JATC loves Banh-mi (a Vietnamese food). His affection for Banh-mi is so much that he always has it for breakfast. This morning, as usual, he buys a Banh-mi and decides to enjoy it in a special way.

First, he splits the Banh-mi into $n$ parts, places them on a row and numbers them from $1$ through $n$. For each part $i$, he defines the deliciousness of the part as $x_i \in \{0, 1\}$. JATC's going to eat those parts one by one. At each step, he chooses arbitrary remaining part and eats it. Suppose that part is the $i$-th part then his enjoyment of the Banh-mi will increase by $x_i$ and the deliciousness of all the remaining parts will also increase by $x_i$. The initial enjoyment of JATC is equal to $0$.

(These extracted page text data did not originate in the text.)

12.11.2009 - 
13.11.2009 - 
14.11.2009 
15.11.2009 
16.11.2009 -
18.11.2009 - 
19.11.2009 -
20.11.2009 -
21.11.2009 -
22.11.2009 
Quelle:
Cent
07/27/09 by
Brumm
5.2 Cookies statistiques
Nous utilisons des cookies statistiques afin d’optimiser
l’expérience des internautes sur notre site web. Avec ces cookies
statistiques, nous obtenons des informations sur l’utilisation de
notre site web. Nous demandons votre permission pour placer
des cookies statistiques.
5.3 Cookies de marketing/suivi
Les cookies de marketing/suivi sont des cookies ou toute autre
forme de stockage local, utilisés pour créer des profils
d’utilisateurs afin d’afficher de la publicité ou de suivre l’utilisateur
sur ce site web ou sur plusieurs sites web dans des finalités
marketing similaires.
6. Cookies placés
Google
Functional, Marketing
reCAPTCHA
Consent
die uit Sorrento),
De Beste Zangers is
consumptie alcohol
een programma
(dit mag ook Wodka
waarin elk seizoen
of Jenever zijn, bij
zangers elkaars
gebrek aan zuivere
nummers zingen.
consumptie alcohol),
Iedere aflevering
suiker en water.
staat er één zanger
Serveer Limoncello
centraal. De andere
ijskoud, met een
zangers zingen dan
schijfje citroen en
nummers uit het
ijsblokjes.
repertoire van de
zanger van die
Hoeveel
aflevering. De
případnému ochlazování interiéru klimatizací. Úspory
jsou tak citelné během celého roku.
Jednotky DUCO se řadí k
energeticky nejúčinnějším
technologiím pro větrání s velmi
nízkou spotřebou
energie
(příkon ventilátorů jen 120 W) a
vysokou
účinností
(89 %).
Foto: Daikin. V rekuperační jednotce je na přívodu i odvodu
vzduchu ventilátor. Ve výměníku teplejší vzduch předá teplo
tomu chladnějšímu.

For example, suppose the deliciousness of $3$ parts are $[0, 1, 0]$. If JATC eats the second part then his enjoyment will become $1$ and the deliciousness of remaining parts will become $[1, \_, 1]$. Next, if he eats the first part then his enjoyment will become $2$ and the remaining parts will become $[\_, \_, 2]$. After eating the last part, JATC's enjoyment will become $4$.

However, JATC doesn't want to eat all the parts but to save some for later. He gives you $q$ queries, each of them consisting of two integers $l_i$ and $r_i$. For each query, you have to let him know what is the maximum enjoyment he can get if he eats all the parts with indices in the range $[l_i, r_i]$ in some order.

All the queries are independent of each other. Since the answer to the query could be very large, print it modulo $10^9+7$.